Vaughn Monroe, Vaughn Wilton Monroe (October 7, 1911 – May 21, 1973) was an American baritone singer, trumpeter and big band leader and actor, most popular in the 1940s and 1950s. He has two stars on the Hollywood Walk of Fame for recording and radio.
Vaughn Monroe was born in Akron, Ohio on October 7, 1911. He graduated from Jeannette High School in Pennsylvania in 1929 where he was senior class president and voted “most likely to succeed.” After graduation, he attended the Carnegie Institute of Technology, where he was an active member of the Sigma Nu fraternity. Monroe attended New England Conservatory for one semester in 1935, studying voice with Clarence B. Shirley.
He formed his first orchestra in Boston in 1940 and became its principal vocalist. He began recording for Victor’s low-priced Bluebird label. That same year, Monroe built The Meadows, a restaurant and nightclub on Route 9 in Framingham, Massachusetts, west of Boston. He hosted the Camel Caravan radio program from there starting in 1946. It burned to the ground in December 1980 after sitting shuttered and vacant for a number of years.
Vaughn Monroe was tall and handsome which helped him as a band leader and singer, as well as in Hollywood. He was sometimes called “the Baritone with Muscles”, “the Voice with Hair on its Chest”, “Ol’ Leather Tonsils”, or “Leather Lungs”.

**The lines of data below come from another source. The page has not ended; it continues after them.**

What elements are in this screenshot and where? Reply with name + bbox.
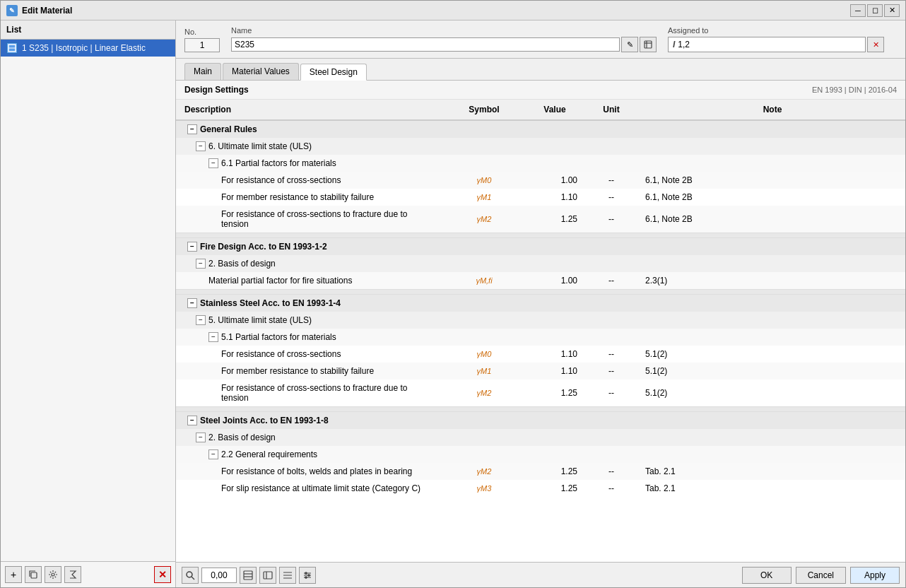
- row-ym0-ss: For resistance of cross-sections γM0 1.1…: [176, 346, 905, 363]
- col-note: Note: [640, 102, 905, 117]
- name-label: Name: [231, 26, 657, 35]
- val-ym0-1[interactable]: 1.00: [526, 174, 583, 187]
- unit-ym1-ss: --: [583, 365, 640, 377]
- edit-name-button[interactable]: ✎: [621, 37, 638, 52]
- row-ym1-ss: For member resistance to stability failu…: [176, 363, 905, 380]
- main-window: ✎ Edit Material ─ ◻ ✕ List 1 S235 | Isot…: [0, 0, 906, 588]
- tab-material-values[interactable]: Material Values: [223, 63, 299, 80]
- basis-2-label: − 2. Basis of design: [182, 257, 442, 270]
- section-2-2: − 2.2 General requirements: [176, 446, 905, 463]
- minimize-button[interactable]: ─: [850, 4, 866, 17]
- val-ymfi[interactable]: 1.00: [526, 274, 583, 287]
- svg-point-3: [52, 573, 54, 576]
- val-ym0-ss[interactable]: 1.10: [526, 348, 583, 360]
- sym-ym1-1: γM1: [442, 191, 526, 204]
- table-header: Description Symbol Value Unit Note: [176, 100, 905, 121]
- assigned-display: I 1,2: [668, 37, 866, 52]
- assigned-field-group: Assigned to I 1,2 ✕: [668, 26, 884, 52]
- name-field-group: Name ✎: [231, 26, 657, 52]
- note-ym3-sj: Tab. 2.1: [640, 482, 900, 495]
- desc-ymfi: Material partial factor for fire situati…: [182, 274, 442, 287]
- svg-rect-2: [31, 572, 37, 578]
- val-ym1-ss[interactable]: 1.10: [526, 365, 583, 377]
- row-ym1-1: For member resistance to stability failu…: [176, 189, 905, 206]
- tab-steel-design[interactable]: Steel Design: [300, 64, 367, 81]
- note-ym2-1: 6.1, Note 2B: [640, 208, 900, 230]
- unit-ymfi: --: [583, 274, 640, 287]
- main-content: List 1 S235 | Isotropic | Linear Elastic…: [1, 20, 905, 587]
- row-ym3-sj: For slip resistance at ultimate limit st…: [176, 480, 905, 497]
- desc-ym2-ss: For resistance of cross-sections to frac…: [182, 382, 442, 404]
- section-general-rules: − General Rules: [176, 121, 905, 138]
- tabs-bar: Main Material Values Steel Design: [176, 59, 905, 81]
- no-input[interactable]: [184, 38, 220, 52]
- val-ym2-1[interactable]: 1.25: [526, 208, 583, 230]
- tree-table: − General Rules − 6. Ultimate limit stat…: [176, 121, 905, 497]
- section-uls-6: − 6. Ultimate limit state (ULS): [176, 138, 905, 155]
- list-item[interactable]: 1 S235 | Isotropic | Linear Elastic: [1, 40, 175, 57]
- fire-design-label: − Fire Design Acc. to EN 1993-1-2: [182, 240, 442, 253]
- toggle-2-2[interactable]: −: [208, 449, 218, 459]
- note-ymfi: 2.3(1): [640, 274, 900, 287]
- toggle-basis-2[interactable]: −: [196, 259, 206, 269]
- cancel-button[interactable]: Cancel: [796, 567, 846, 584]
- unit-ym2-ss: --: [583, 382, 640, 404]
- toggle-uls-6[interactable]: −: [196, 141, 206, 151]
- delete-button[interactable]: ✕: [154, 566, 171, 583]
- toggle-general-rules[interactable]: −: [187, 124, 197, 134]
- svg-point-7: [187, 572, 192, 577]
- settings-button[interactable]: [45, 566, 61, 583]
- standard-label: EN 1993 | DIN | 2016-04: [812, 86, 897, 94]
- desc-ym1-1: For member resistance to stability failu…: [182, 191, 442, 204]
- toggle-6-1[interactable]: −: [208, 158, 218, 168]
- svg-rect-4: [645, 41, 652, 48]
- section-fire-design: − Fire Design Acc. to EN 1993-1-2: [176, 238, 905, 255]
- svg-line-8: [192, 577, 194, 580]
- stainless-label: − Stainless Steel Acc. to EN 1993-1-4: [182, 297, 442, 310]
- val-ym2-sj[interactable]: 1.25: [526, 465, 583, 478]
- view1-button[interactable]: [240, 567, 257, 584]
- search-footer-button[interactable]: [182, 567, 199, 584]
- close-button[interactable]: ✕: [884, 4, 900, 17]
- col-symbol: Symbol: [442, 102, 526, 117]
- view3-button[interactable]: [279, 567, 296, 584]
- toggle-basis-sj[interactable]: −: [196, 433, 206, 442]
- val-ym1-1[interactable]: 1.10: [526, 191, 583, 204]
- list-empty-space: [1, 57, 175, 561]
- val-ym2-ss[interactable]: 1.25: [526, 382, 583, 404]
- view2-button[interactable]: [259, 567, 276, 584]
- svg-point-16: [305, 576, 307, 577]
- title-bar: ✎ Edit Material ─ ◻ ✕: [1, 1, 905, 20]
- svg-point-14: [305, 572, 307, 573]
- toggle-uls-5[interactable]: −: [196, 315, 206, 325]
- val-ym3-sj[interactable]: 1.25: [526, 482, 583, 495]
- uls-6-label: − 6. Ultimate limit state (ULS): [182, 140, 442, 153]
- unit-ym0-ss: --: [583, 348, 640, 360]
- toggle-steel-joints[interactable]: −: [187, 416, 197, 425]
- section-basis-2: − 2. Basis of design: [176, 255, 905, 272]
- library-button[interactable]: [640, 37, 657, 52]
- settings2-button[interactable]: [299, 567, 316, 584]
- toggle-5-1[interactable]: −: [208, 332, 218, 342]
- toggle-stainless[interactable]: −: [187, 298, 197, 308]
- note-ym2-ss: 5.1(2): [640, 382, 900, 404]
- section-uls-5: − 5. Ultimate limit state (ULS): [176, 312, 905, 329]
- clear-assigned-button[interactable]: ✕: [867, 37, 884, 52]
- maximize-button[interactable]: ◻: [867, 4, 883, 17]
- add-button[interactable]: +: [5, 566, 22, 583]
- name-input[interactable]: [231, 37, 620, 52]
- toggle-fire-design[interactable]: −: [187, 242, 197, 252]
- copy-button[interactable]: [25, 566, 42, 583]
- ok-button[interactable]: OK: [742, 567, 792, 584]
- unit-ym2-1: --: [583, 208, 640, 230]
- design-header: Design Settings EN 1993 | DIN | 2016-04: [176, 81, 905, 100]
- note-ym0-ss: 5.1(2): [640, 348, 900, 360]
- section-basis-sj: − 2. Basis of design: [176, 429, 905, 446]
- svg-point-15: [308, 574, 310, 575]
- section-6-1-label: − 6.1 Partial factors for materials: [182, 157, 442, 170]
- value-input[interactable]: [201, 568, 237, 583]
- formula-button[interactable]: [64, 566, 81, 583]
- note-ym1-1: 6.1, Note 2B: [640, 191, 900, 204]
- tab-main[interactable]: Main: [184, 63, 221, 80]
- apply-button[interactable]: Apply: [850, 567, 900, 584]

He recorded extensively for RCA Victor until the 1950s and his signature tune was “Racing With the Moon” (1941). Among his other hits were “In the Still of the Night” (1939), “There I Go” (1941), “There I’ve Said It Again” (1945), “Let It Snow, Let It Snow, Let It Snow” (1946), “Ballerina” (1947), “Riders in the Sky” (1949), “Someday (You’ll Want Me To Want You)” (1949), “Sound Off” (1951), and “In the Middle of the House” (1956). He also turned down the chance to record “Rudolph the Red-Nosed Reindeer”.
Vaughn Monroe also wrote a number of songs ranging from “Army Song” to less-known ones like the “Jeannette High School Alma Mater”.
Movies also beckoned, although he did not pursue it with vigor. Vaughn Monroe appeared in 1944’s Meet the People, Carnegie Hall (1947), Singing Guns (1950), and The Toughest Man in Arizona (1952). He co-authored The Adventures of Mr. Putt Putt, a children’s book about airplanes and flying, published in 1949.
He hosted The Vaughn Monroe Show on CBS Television from 1950–51 and from 1954–55, and also appeared on Bonanza and The Mike Douglas Show, as well as The Ed Sullivan Show, Texaco Star Theatre, The Jackie Gleason Show, The Tonight Show Starring Johnny Carson, and American Bandstand. He was a major stockholder in RCA and appeared in print ads and television commercials for the company’s TV and audio products.
Vaughn Monroe died on May 21, 1973 at Martin County Memorial Hospital, shortly after having stomach surgery . He was buried in Fernhill Memorial Gardens and Mausoleum in Stuart, Florida.